### Description of the task
Copy out the records precisely, omitting pictures.

### Dataset records
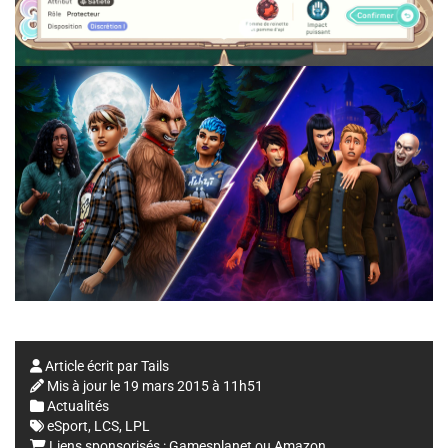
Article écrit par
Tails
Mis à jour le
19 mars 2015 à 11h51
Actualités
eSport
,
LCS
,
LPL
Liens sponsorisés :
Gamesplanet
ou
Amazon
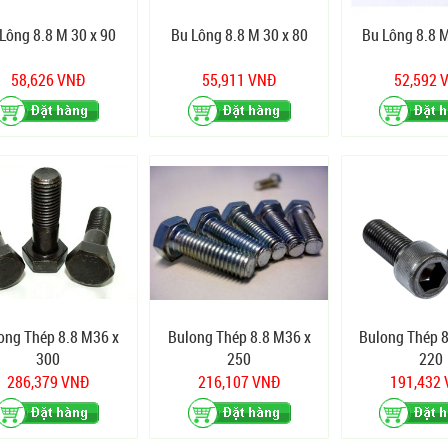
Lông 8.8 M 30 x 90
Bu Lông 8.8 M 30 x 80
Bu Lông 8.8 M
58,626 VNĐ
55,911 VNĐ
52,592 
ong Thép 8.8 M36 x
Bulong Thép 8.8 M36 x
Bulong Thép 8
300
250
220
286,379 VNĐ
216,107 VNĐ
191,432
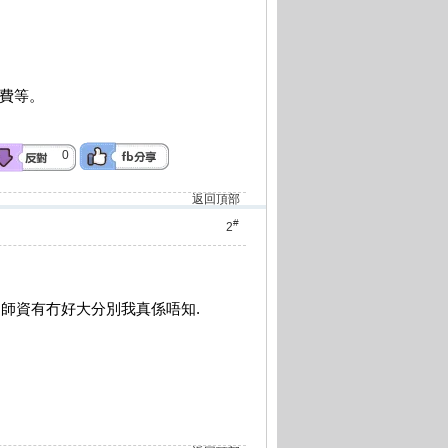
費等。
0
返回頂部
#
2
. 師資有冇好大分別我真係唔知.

### Completed task
Article écrit par
Tails
Mis à jour le
19 mars 2015 à 11h51
Actualités
eSport
,
LCS
,
LPL
Liens sponsorisés :
Gamesplanet
ou
Amazon
Lông 8.8 M 30 x 90
Bu Lông 8.8 M 30 x 80
Bu Lông 8.8 M
58,626 VNĐ
55,911 VNĐ
52,592 
ong Thép 8.8 M36 x
Bulong Thép 8.8 M36 x
Bulong Thép 8
300
250
220
286,379 VNĐ
216,107 VNĐ
191,432
費等。
0
返回頂部
#
2
. 師資有冇好大分別我真係唔知.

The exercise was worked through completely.